Kamu bilang semua baik-baik saja, tapi nyatanya. Dokter bahkan mengatakan. Pantas saja kamu lebih banyak diam, nyatanya kamu bukan tak sanggup melawan, tapi sedang menahan sakit.

Hari terus berlalu, bahkan kini sudah sepekan Hana terbaring di rumah sakit. Ayah tak henti menanyakan kabar putrinya. Namun, aku hanya bisa menunjukkan foto Hana. Pantas ia sampai begitu gugup, nyatanya ada yang ia sembunyikan di dalam diamnya.

“Kuat ya Sayang, jangan tinggalin aku!”

Hana sudah bisa mengedipkan matanya. Aku senang sekali.

Hari demi hari aku melihat perkembangan Hana, di mana ia bengkak di wajah Hana juga berangsur mereda. Hari demi hari kami lewati dengan indah. Kurasa hubungan kami jadi sangat dekat. 
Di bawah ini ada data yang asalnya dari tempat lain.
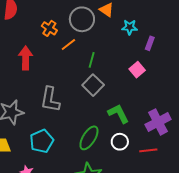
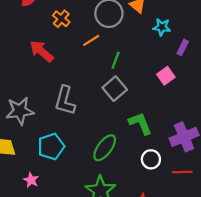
orange cross: (49, 28) -> (61, 19), moved
red arrow: (26, 58) -> (41, 51), turned -55
white circle: (120, 142) -> (151, 159), moved
red line: (148, 150) -> (182, 172), moved

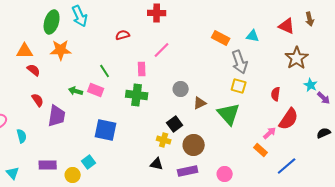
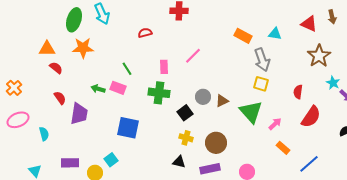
pink line: (162, 50) -> (193, 56), moved
gray circle: (181, 89) -> (203, 97), moved
black square: (175, 124) -> (185, 113), moved
pink arrow: (270, 133) -> (275, 124), moved

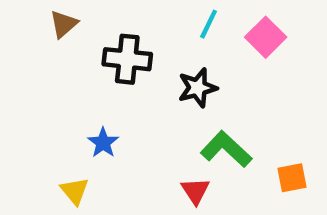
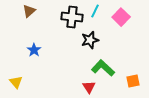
black cross: (127, 59) -> (72, 17), moved
blue star: (103, 143) -> (34, 50), moved
yellow triangle: (75, 191) -> (16, 82), moved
Sampai tiba di mana Hana diperbolehkan pulang, kami kembali ke penginapan yang lebih luas. Bukan lagi hotel, kali ini aku menyewa apartemen hanya agar Hana merasa nyaman.

Ada suster yang kupekerjakan untuk merawat Hana. Aku hanya ingin melakukan yang terbaik. Namun, hingga momen di mana perbannya dilepas. Itu adalah momen yang paling kunantikan. 

Masyaallahalhamdulillah wajahmu sudah kembali Hana.”

Alhamdulillah,” ucapnya dengan senyuman yang terkesan dipaksakan. Entah karena tidak puas atau yang lainnya. Saat itu ekspresi Hana cenderung datar. Ia kembali diam, tetapi kali ini terlihat seperti menahan sesuatu yang entah apa. Saat itu kami memutuskan pulang ke Indonesia, lusa. 

Karena, dokter masih perlu memastikan kondisi Hana pasca lepas perban. Setalah dirasa baik. Kami langsung terbang menuju tanah air. 

Sepanjang jalan, aku bisa melihat Hana terus saja menghindar. Bahkan saat aku menawarkan tangan saat landing. Ia dengan tegas menolaknya. 

“Jangan sentuh aku! Sudah kubilang jangan sentuh aku! Apa kamu enggak bisa mendengarnya?”

“Hana kenapa? Aku hanya menyentuhmu sedikit. Lihatlah orang-orang memperhatikan kita!”

Kali ini ia memilih menghadapi ketakutannya sendirian. Meski aku bisa melihat, ia bermandikan peluh, karena teramat takut.

Ya Allah ada apa lagi kali ini, setelah aku merasa semuanya akan membaik. Kenapa Engkau senang sekali mengujiku?